The national gun control debate has touched on the issue of assault rifles in schools. The National Rifle Association is a leading advocate of guns in schools; its National School Shield task force released a 225-page report in April, which proposes arming teachers and other administrators in addition to School Resource Officers (SROs).
In January, President Barack Obama issued 23 executive actions on gun control, one of which proposed better training for law enforcement officers, school officials and teachers that could be involved in a school shooting. Obama, however, ideologically opposed to the NRA, has not endorsed more powerful firearms in schools.
The Gainesville Police Department is in charge of all security for the Gainesville City School System, which is composed of eight schools. The three schools where gun safes are proposed are the system’s largest and house its oldest students. The other five are elementary schools.
Since all Gainesville City Schools are charter schools, each school’s governance council will decide whether to install the safes.
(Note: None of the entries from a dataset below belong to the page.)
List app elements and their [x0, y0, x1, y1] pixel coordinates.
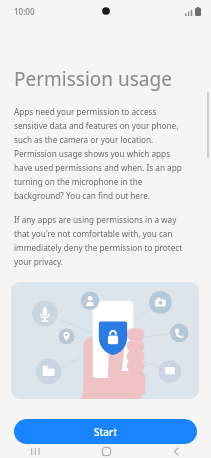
staticText: Apps need your permission to access sens…	[14, 106, 189, 202]
staticText: If any apps are using permissions in a w…	[14, 214, 189, 268]
button[interactable]: Start	[14, 419, 197, 444]
button[interactable]: Back	[141, 444, 211, 458]
staticText: Permission usage	[14, 66, 172, 92]
staticText: 10:00	[14, 6, 35, 17]
button[interactable]: Recents	[0, 444, 71, 458]
button[interactable]: Home	[71, 444, 141, 458]
staticText: Start	[94, 425, 118, 439]
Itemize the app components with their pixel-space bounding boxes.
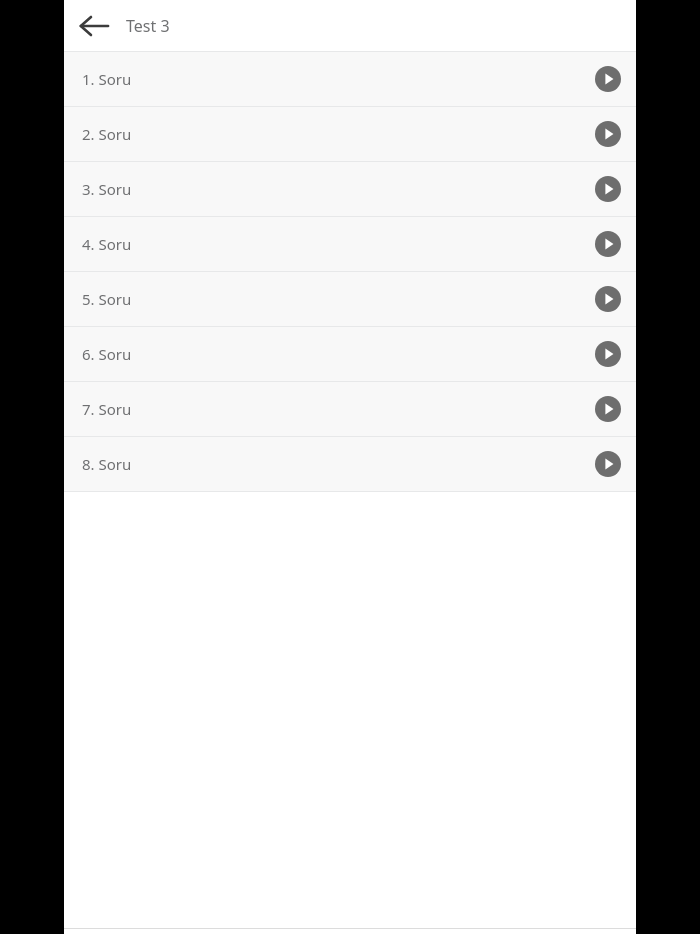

The school board held a public forum to discuss the proposal on Sept. 30, but only governance councils will vote on the policy.
Mo Canady, the executive director of the National Association of School Resource Officers (NASRO), said more schools are ramping up security in response to school shootings.
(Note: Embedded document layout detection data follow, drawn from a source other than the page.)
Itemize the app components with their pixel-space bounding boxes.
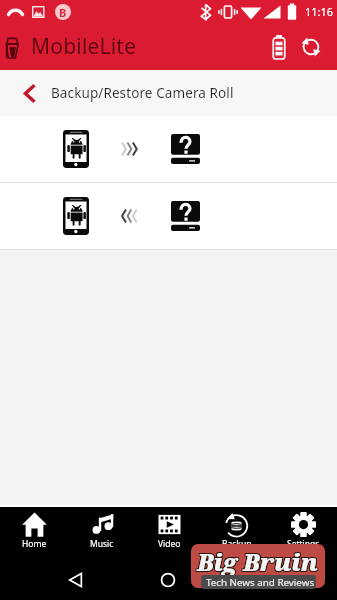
button[interactable]: Home <box>154 566 182 594</box>
button[interactable]: Restore camera roll from drive <box>0 183 337 249</box>
staticText: B <box>59 5 67 20</box>
staticText: Backup/Restore Camera Roll <box>51 84 234 102</box>
button[interactable]: Settings <box>270 507 337 559</box>
staticText: Big Bruin <box>198 545 319 578</box>
staticText: Big Bruin <box>198 546 319 579</box>
button[interactable]: Back <box>61 566 89 594</box>
button[interactable]: Home <box>0 507 68 559</box>
button[interactable]: Video <box>136 507 203 559</box>
staticText: 11:16 <box>305 4 334 19</box>
button[interactable]: Music <box>68 507 136 559</box>
staticText: Big Bruin <box>196 545 317 578</box>
staticText: Big Bruin <box>197 544 318 577</box>
staticText: Big Bruin <box>196 544 317 577</box>
button[interactable]: Backup <box>203 507 270 559</box>
staticText: Home <box>22 538 47 550</box>
staticText: Big Bruin <box>197 545 318 578</box>
button[interactable]: Recent apps <box>248 566 276 594</box>
staticText: Tech News and Reviews <box>206 576 315 589</box>
staticText: Video <box>158 538 181 550</box>
staticText: Big Bruin <box>197 546 318 579</box>
staticText: Big Bruin <box>196 546 317 579</box>
button[interactable]: Backup camera roll to drive <box>0 116 337 182</box>
staticText: MobileLite <box>31 32 137 61</box>
staticText: Settings <box>287 538 320 550</box>
button[interactable]: Backup/Restore Camera Roll <box>0 70 337 116</box>
staticText: Big Bruin <box>198 544 319 577</box>
button[interactable]: Refresh <box>295 24 327 70</box>
button[interactable]: Battery status <box>264 24 294 70</box>
staticText: Backup <box>222 538 252 550</box>
staticText: Music <box>90 538 114 550</box>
Canady said NASRO has worked with the agencies that install the safes, and that they rarely pose risks.
“In those particular lockers, the only risks would be if someone got control of the combination or the key to the locker,” Canady said.
Sammy Smith, a member of the Gainesville school board and a graduate of Gainesville High School, said Gainesville’s safes will be more advanced, secured with measures like fingerprinting and eye recognition.
In the event of an extreme emergency, only SROs will have access to the gun safes. Britte said the officers will lock the rifles in their cars every night.
The school system has just three SROs, who are also in charge of security for the district’s elementary schools. Currently, each officer is armed with a handgun. Britte said since officers must “rove” around to multiple schools, there is not always an SRO in every school, and elementary schools get the least coverage. Canady said that, as a result of funding shortages, many schools are often left unmanned.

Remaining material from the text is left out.